連載⑦西浦モデルのベンチマーク モンテカルロシミュレーションで検証

仁井田 浩二

仁井田 浩二 RIST(一般財団高度情報科学技術研究機構)、理学博士

6月19日の新型コロナ専門家会議で、初めて西浦モデルの下図のようなベンチマーク(観測値との比較)らしきものが出てきました。

図1

表記されているコメント全てに違和感があります。「推計モデルのイメージ」、イメージというのは何でしょうか。「R=1.7程度で推移(東京都)」、「R=0.7程度で推移」、程度と言われるとモデル計算の入力なのか、観測値からの推察なのかもよく分かりません。一番ひどいのは、右側のコメントの囲い枠  R=0.7程度(▲57%)で推移  が、あたかも図を隠すように設置されており、更に、データは最近まで続くはずなのにそこで切られていることです。

そこで、モンテカルロシミュレーションを用いて検証してみました。これまでの計算では、私独自の実効再生産数Rを定義していましたが、紛らわしいので、通常のRの定義に変更しました。(*注)

図2

図2は、前回と同様の方法で西浦モデルにあるR=1.7で始めて、4月7日に自粛の効果でR=0.7に変化させ、ピークを再現するように、3月の後半に感染入国者を設定します。

第1波の細かい構造はフィットできませんが、この条件でピークアウトまではフィットできました。このフィットの結果では、感染入国者数が2000人でしたから、逆に感染入国者数2000人でピークを再現しようとすると、どうしてもR=1.7が必要になることも分かりました。

問題は、ピークの後、収束期の傾きです。西浦氏はR=0.7を設定していますが、図2が示すように、この値では全くデータを再現しません。図1の問題点は、既にデータと計算値がずれているであろう所をコメント囲い枠で隠し、更に、それ以後のデータと計算値の比較をカットしていることです。

5月25日に緊急事態宣言の解除でR=0.7から自粛前のR=1.7に戻すと、図2のように急激に患者数が上昇します。自粛解除時の変化が重要な情報を与えるということを、この連載で何回も述べました。その情報を利用するどころか、ベンチマークから外しているのは信じられません。この期間についてどのような扱いをしているのでしょうか。

図3

図4

図3と図4(図3の対数表示)は、同じ図に前回の結果、R=0.89でスタートし、自粛でR=0.31に減少させ、5月18日に自粛解除してR=0.89に戻した結果です。
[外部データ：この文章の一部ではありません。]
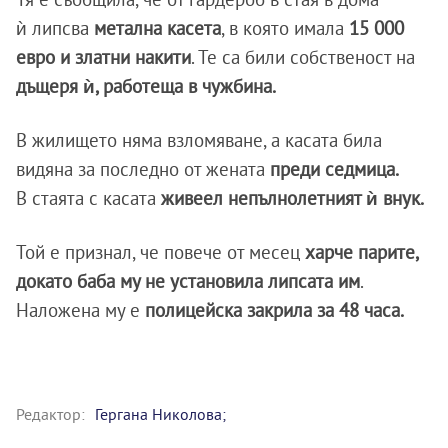
ѝ липсва
метална касета
, в която имала
15 000
евро и златни накити
. Те са били собственост на
дъщеря ѝ, работеща в чужбина.
В жилището няма взломяване, а касата била
видяна за последно от жената
преди седмица.
В стаята с касата
живеел непълнолетният ѝ внук.
Той е признал, че повече от месец
харче парите,
докато баба му не установила липсата им
.
Наложена му е
полицейска закрила за 48 часа.
Редактор:
Гергана Николова;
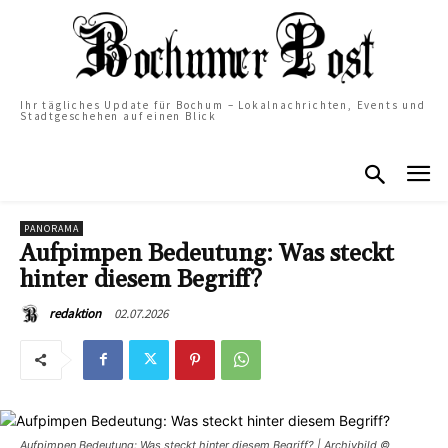
Ihr tägliches Update für Bochum – Lokalnachrichten, Events und
Stadtgeschehen auf einen Blick
PANORAMA
Aufpimpen Bedeutung: Was steckt
hinter diesem Begriff?
02.07.2026
redaktion
Aufpimpen Bedeutung: Was steckt hinter diesem Begriff? | Archivbild ©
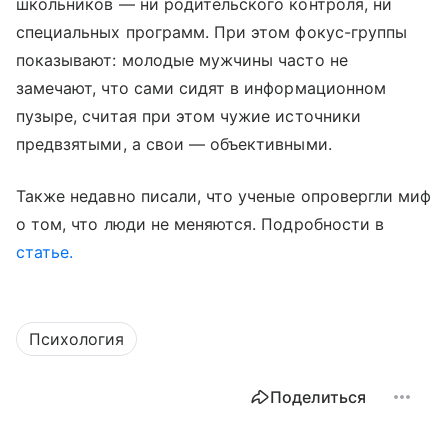
школьников — ни родительского контроля, ни
специальных программ. При этом фокус-группы
показывают: молодые мужчины часто не
замечают, что сами сидят в информационном
пузыре, считая при этом чужие источники
предвзятыми, а свои — объективными.
Также недавно писали, что ученые опровергли миф
о том, что люди не меняются. Подробности в
статье.
Психология
Поделиться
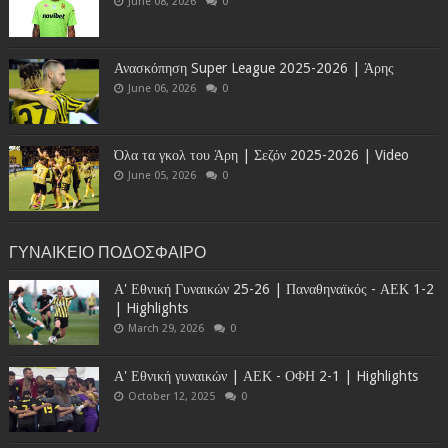
June 08, 2026
0
Ανασκόπηση Super League 2025-2026 | Άρης
June 06, 2026
0
Όλα τα γκολ του Άρη | Σεζόν 2025-2026 | Video
June 05, 2026
0
ΓΥΝΑΙΚΕΙΟ ΠΟΔΟΣΦΑΙΡΟ
Α' Εθνική Γυναικών 25-26 | Παναθηναϊκός - ΑΕΚ 1-2
| Highlights
March 29, 2026
0
Α' Εθνική γυναικών | ΑΕΚ - ΟΦΗ 2-1 | Highlights
October 12, 2025
0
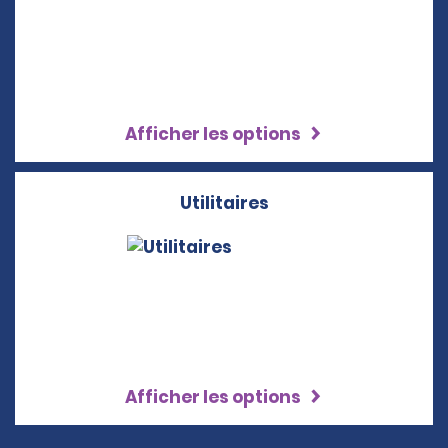
Afficher les options
Utilitaires
Afficher les options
同じ図に、R=0.31で全体をフィットした結果も示してあります。少なくともこの程度データを再現した結果を示す必要があります。

今後の第2波に向けて対策を立てるのであれば、まず、これまでの予測モデルの結果とデータのベンチマークが必要です。これだけデータが出た現在、予測モデルの検証がほとんど行われない、もしくは示されていないことは甚だ問題です。これはこの連載の冒頭に述べたことです。早急に予測モデルの詳細な検証を示すべきです。

表1

(*注)連載④,⑤,⑥でR=0.77、R=1.37は誤記で、R=1.37、R=7.4の表記の間違いでした。また、このRの定義は、通常の実効再生産数とは異なっているので、通常の実効再生産数との換算表を表1に示します。これまでは、ひとりの人から感染する全ての人数でしたが、通常の実効再生産数は次世代までの感染者数です。原子炉の実効倍増係数と同じだと指摘を受けました。モンテカルロ計算では、このような世代解析等が直接、かつ簡単にでるのがひとつの特長です。